Playing violent video games reduces feelings of guilt

Why this is happening remains a mystery, according to Matthew Grizzard, from University at Buffalo.

Playing violent video games reduces feelings of guilt

New York: Repeatedly playing violent video games reduces emotional responses like guilt, scientists have found for the first time.

Rapidly advancing technology has created more realistic video games. Images are sharp, settings have depth and detail, and the audio is crisp and authentic.

At a glance, it appears so real that research has found that gamers feel guilty committing unjustified acts of violence within the game. Researchers from University at Buffalo, Michigan State University and University of California Santa Barbara in the US found that the moral response produced by the initial exposure to a video game decreases as experience with the game develops.

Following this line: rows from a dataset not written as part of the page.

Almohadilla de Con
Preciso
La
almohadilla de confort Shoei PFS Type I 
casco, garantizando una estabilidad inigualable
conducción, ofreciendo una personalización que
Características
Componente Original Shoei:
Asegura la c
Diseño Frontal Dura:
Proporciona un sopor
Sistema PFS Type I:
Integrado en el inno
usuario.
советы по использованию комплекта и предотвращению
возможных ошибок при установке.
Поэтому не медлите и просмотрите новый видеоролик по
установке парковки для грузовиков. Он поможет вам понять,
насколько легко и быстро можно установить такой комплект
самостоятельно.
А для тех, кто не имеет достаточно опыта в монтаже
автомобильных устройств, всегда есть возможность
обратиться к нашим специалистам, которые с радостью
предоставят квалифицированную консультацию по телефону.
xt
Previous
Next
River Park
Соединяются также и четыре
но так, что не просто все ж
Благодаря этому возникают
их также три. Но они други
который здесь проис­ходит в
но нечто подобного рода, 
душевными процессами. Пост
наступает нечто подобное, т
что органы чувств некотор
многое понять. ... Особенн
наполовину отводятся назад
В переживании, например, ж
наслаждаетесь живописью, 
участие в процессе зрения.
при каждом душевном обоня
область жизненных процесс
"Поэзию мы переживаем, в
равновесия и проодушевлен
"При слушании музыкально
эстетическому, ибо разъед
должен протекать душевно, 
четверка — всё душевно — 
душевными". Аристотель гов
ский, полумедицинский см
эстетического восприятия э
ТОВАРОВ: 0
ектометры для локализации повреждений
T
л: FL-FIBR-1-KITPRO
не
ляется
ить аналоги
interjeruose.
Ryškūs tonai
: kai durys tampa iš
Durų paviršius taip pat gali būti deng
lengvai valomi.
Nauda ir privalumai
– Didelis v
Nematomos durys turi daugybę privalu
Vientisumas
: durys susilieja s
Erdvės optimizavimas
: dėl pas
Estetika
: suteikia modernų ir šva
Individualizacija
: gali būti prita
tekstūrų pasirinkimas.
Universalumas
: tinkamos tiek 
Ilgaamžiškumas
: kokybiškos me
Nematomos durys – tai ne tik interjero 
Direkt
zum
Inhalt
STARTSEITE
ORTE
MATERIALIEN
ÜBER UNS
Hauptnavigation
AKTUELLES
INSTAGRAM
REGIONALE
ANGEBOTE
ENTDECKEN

Why this is happening remains a mystery, according to Matthew Grizzard, from University at Buffalo.

Gamers often claim their actions in a video game are as meaningless to the real world as players capturing pawns on a chess board.

However, previous research shows that immoral virtual actions can elicit higher levels of guilt than moral virtual actions. This finding would seem to contradict claims that virtual actions are completely divorced from the real world.

Researchers wanted to replicate their earlier research and determine whether gamers' claims that their virtual actions are meaningless actually reflects desensitization processes.

Although the findings suggest that desensitization occurs, mechanisms underlying these findings are not entirely clear.

There are two arguments for the desensitization effect, Grizzard said.

"One is that people are deadened because they've played these games over and over again. This makes the gamers less sensitive to all guilt-inducing stimuli," he said. The second argument is a matter of tunnel vision.

"Gamers see video games differently than non-gamers, and this differential perception develops with repeated play," he said.

"Non-gamers look at a particular game and process all that's happening. For the non-gamer, the intensity of the scene trumps the strategies required to succeed," he said. But gamers ignore much of the visual information in a scene as this information can be meaningless to their success in a game, according to Grizzard.

"This second argument says the desensitization we're observing is not due to being numb to violence because of repeated play, but rather because the gamers' perception has adapted and started to see the game's violence differently," he said.

"Through repeated play, gamers may come to understand the artificiality of the environment and disregard the apparent reality provided by the game's graphics," Grizzard said.
The study was published in the journal Media Psychology.